Top of Records shown

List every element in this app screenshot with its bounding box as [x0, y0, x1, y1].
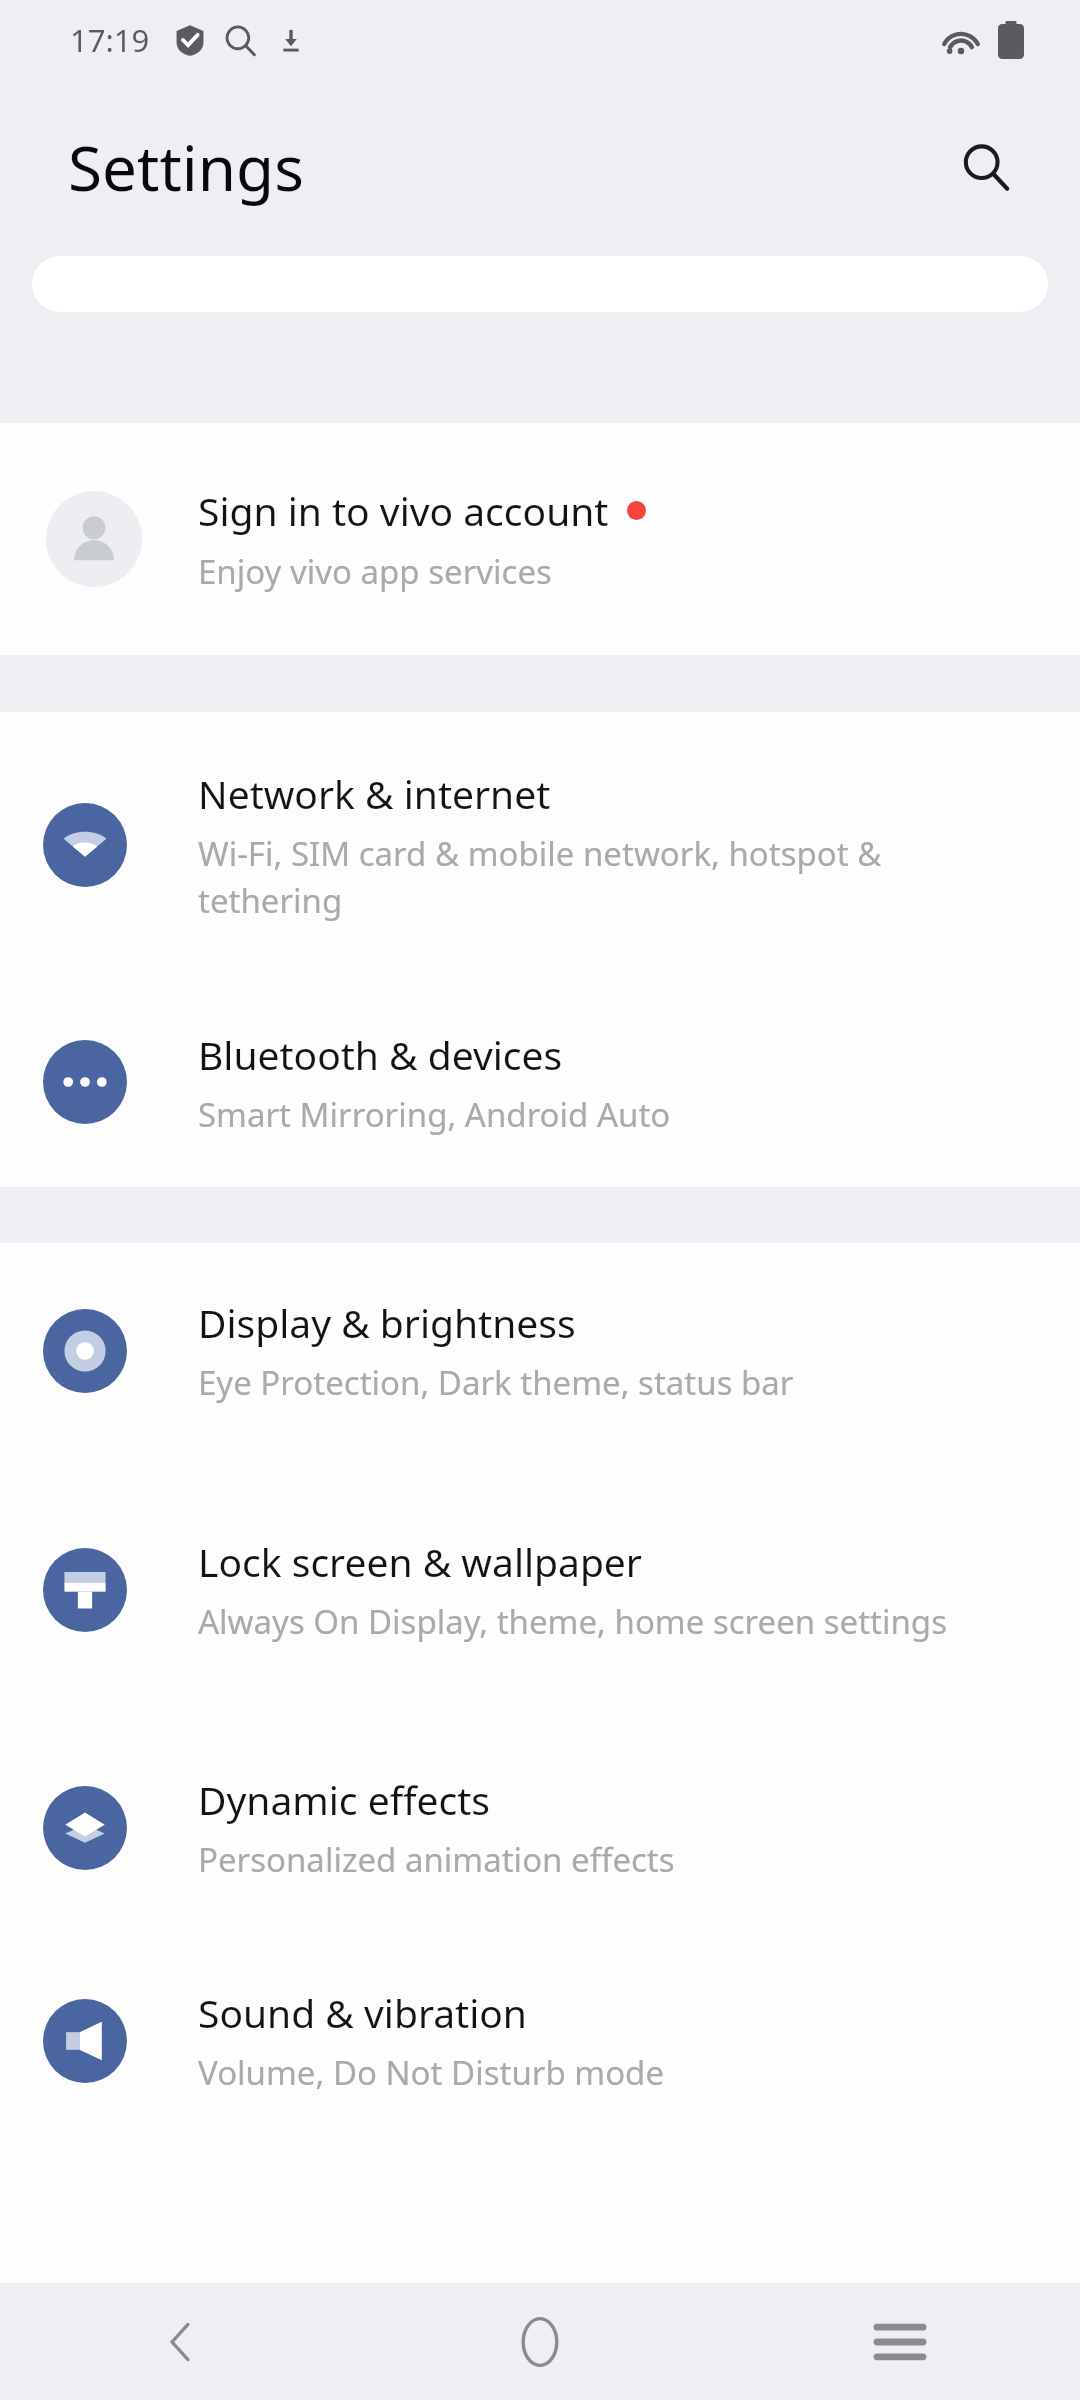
button[interactable]: Network & internet: [0, 712, 1080, 977]
staticText: Lock screen & wallpaper: [198, 1535, 642, 1588]
button[interactable]: Recent apps: [720, 2283, 1080, 2400]
staticText: Dynamic effects: [198, 1773, 491, 1826]
staticText: Eye Protection, Dark theme, status bar: [198, 1360, 794, 1405]
staticText: Wi-Fi, SIM card & mobile network, hotspo…: [198, 831, 1018, 923]
staticText: Settings: [68, 125, 304, 209]
button[interactable]: Sound & vibration: [0, 1934, 1080, 2147]
button[interactable]: Display & brightness: [0, 1243, 1080, 1458]
button[interactable]: Dynamic effects: [0, 1721, 1080, 1934]
staticText: 17:19: [70, 19, 150, 61]
button[interactable]: Lock screen & wallpaper: [0, 1458, 1080, 1721]
staticText: Bluetooth & devices: [198, 1028, 563, 1081]
staticText: Always On Display, theme, home screen se…: [198, 1599, 947, 1644]
staticText: Sound & vibration: [198, 1986, 527, 2039]
button[interactable]: Home: [360, 2283, 720, 2400]
button[interactable]: Search: [938, 119, 1034, 215]
button[interactable]: Bluetooth & devices: [0, 977, 1080, 1187]
staticText: Personalized animation effects: [198, 1837, 675, 1882]
button[interactable]: Back: [0, 2283, 360, 2400]
button[interactable]: Sign in to vivo account: [0, 423, 1080, 655]
staticText: Network & internet: [198, 767, 551, 820]
staticText: Sign in to vivo account: [198, 484, 609, 537]
staticText: Enjoy vivo app services: [198, 549, 552, 594]
staticText: Display & brightness: [198, 1296, 576, 1349]
staticText: Smart Mirroring, Android Auto: [198, 1092, 671, 1137]
staticText: Volume, Do Not Disturb mode: [198, 2050, 665, 2095]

Bottom of Records shown

### Task brief:
Which lines above include the word "vibration"? Pick them out and copy them.

### Your response:
button[interactable]: Sound & vibration: [0, 1934, 1080, 2147]
staticText: Sound & vibration: [198, 1986, 527, 2039]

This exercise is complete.